VAECox: A Python repository from shi-ang

Introduction

Recent advances in deep learning have offered solutions to many biomedical tasks. However, there remains a challenge in applying deep learning to survival analysis using human cancer transcriptome data. Since the number of genes, the input variables of survival model, is larger than the amount of available cancer patient samples, deep learning models are prone to overfitting. To address the issue, we introduce a new deep learning architecture called VAECox. VAECox employs transfer learning and fine tuning.

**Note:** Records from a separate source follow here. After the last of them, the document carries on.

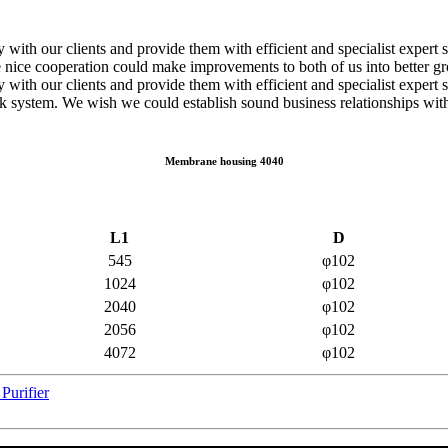
ely with our clients and provide them with efficient and specialist exp
e nice cooperation could make improvements to both of us into better g
 with our clients and provide them with efficient and specialist expert 
rk system. We wish we could establish sound business relationships wit
Membrane housing 4040
L1
D
545
φ102
1024
φ102
2040
φ102
2056
φ102
4072
φ102
Purifier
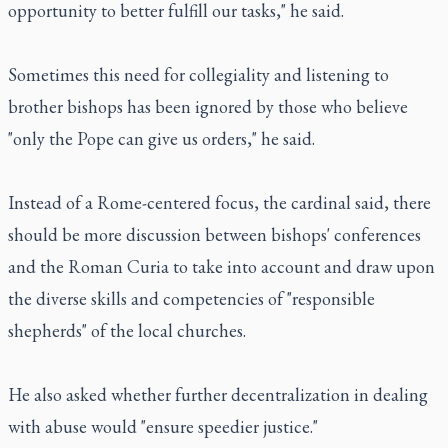
opportunity to better fulfill our tasks," he said.
Sometimes this need for collegiality and listening to
brother bishops has been ignored by those who believe
"only the Pope can give us orders," he said.
Instead of a Rome-centered focus, the cardinal said, there
should be more discussion between bishops' conferences
and the Roman Curia to take into account and draw upon
the diverse skills and competencies of "responsible
shepherds" of the local churches.
He also asked whether further decentralization in dealing
with abuse would "ensure speedier justice."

We pre-trained a variational autoencoder on all RNA-seq data in 20 TCGA datasets and transferred the trained weights to our survival prediction model. Then we fine-tuned the transferred weights during training the survival model on each dataset. Results show that our model outperformed other previous models such as Cox-PH with LASSO and ridge penalty and Cox-nnet on the 7 of 10 TCGA datasets in terms of C-index. The results signify that the transferred information obtained from entire cancer transcriptome data helped our survival prediction model reduce overfitting and show robust performance in unseen cancer patient samples.

Demo

Prerequisites

We provide toy data to run our implementation. The full TCGA gene expression data can be downloaded in ICGC data portal.

https://dcc.icgc.org/

Training Variational Autoencoder

python vae_run.py

Training and evaluating VAECox

python main.py

Authors

Sunkyu Kim
Keonwoo Kim
Junseok Choi
Inggeol Lee
Jaewoo Kang - kangj@korea.ac.kr

Publication

My paper 'Improved survival analysis by learning shared genomic information from pan-cancer data' has been accepted for presentation at ISMB 2020 and for inclusion in the conference proceedings, which will be published online in the journal Bioinformatics.